Duc Vu

Research

My research interests include physics-aware and object-interaction video generation, with the goal of developing generative models that can better understand, capture, and simulate real-world physical dynamics. Previously, my work focused on diffusion-based generative models, with an emphasis on diffusion distillation and efficient one-step generation techniques for practical applications such as video enhancement and image inpainting. I am particularly interested in methods that maintain high generation quality while reducing computational cost, making generative AI more scalable, efficient, and accessible. I have also worked on adversarial defenses to support the safe and responsible deployment of generative video models.

Physics-Aware Video Gen One/Few-Step Diffusion Diffusion Distillation Video Enhancement Image Inpainting Adversarial Defense

Selected Publications

* denotes equal contribution

Cross-Space Distillation: Teaching One-Step Students with Modern Diffusion Teachers.

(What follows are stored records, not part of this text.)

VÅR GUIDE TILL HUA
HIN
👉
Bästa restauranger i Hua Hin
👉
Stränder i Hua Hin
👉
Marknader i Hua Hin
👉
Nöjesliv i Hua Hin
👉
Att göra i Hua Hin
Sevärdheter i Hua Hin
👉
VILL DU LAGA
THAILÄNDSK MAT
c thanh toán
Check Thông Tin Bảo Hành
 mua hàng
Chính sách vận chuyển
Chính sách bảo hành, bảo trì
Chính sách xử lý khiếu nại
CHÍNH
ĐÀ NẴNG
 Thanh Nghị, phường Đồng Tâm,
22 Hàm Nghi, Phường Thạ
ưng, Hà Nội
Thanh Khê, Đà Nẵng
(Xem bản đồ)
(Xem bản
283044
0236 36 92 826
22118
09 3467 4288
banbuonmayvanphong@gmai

Anh Nguyen*, Ngan Nguyen*, Duc Vu*, Trung Dao, Viet Nguyen, Quan Dao, Kien Nguyen, Chi Tran, Phong Nguyen, Khoi Nguyen, Cuong Pham, Dimitris N. Metaxas, Vishal M. Patel, Anh Tran

ECCV 2026

We formalize Cross-Space Distillation and introduce Bridge, a lightweight latent-space interface that makes standard one-step distillation possible across mismatched resolutions, VAEs, architectures, and diffusion/flow paradigms.

Anti-I2V: Safeguarding your photos from malicious image-to-video generation.

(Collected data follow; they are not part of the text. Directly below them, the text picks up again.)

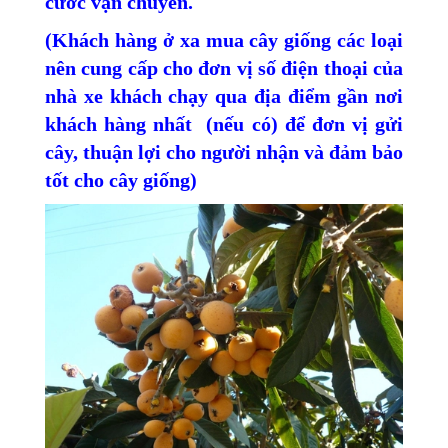
cước vận chuyển.
(Khách hàng ở xa mua cây giống các loại
nên cung cấp cho đơn vị số điện thoại của
nhà xe khách chạy qua địa điểm gần nơi
khách hàng nhất (nếu có) để đơn vị gửi
cây, thuận lợi cho người nhận và đảm bảo
tốt cho cây giống)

Duc Vu, Anh Nguyen, Chi Tran, Anh Tran

CVPR 2026

Website ArXiv

A memory-efficient adversarial attack against diverse image-to-video diffusion models, enabled by robust dual-space perturbation optimization.

InverFill: One-Step Inversion for Enhanced Few-Step Diffusion Inpainting.

Duc Vu*, Kien Nguyen*, Trong-Tung Nguyen*, Ngan Nguyen, Phong Nguyen, Khoi Nguyen, Cuong Pham, Anh Tran

CVPR 2026

Website ArXiv

A highly efficient one-step inversion diffusion network for high-quality few-step image inpainting.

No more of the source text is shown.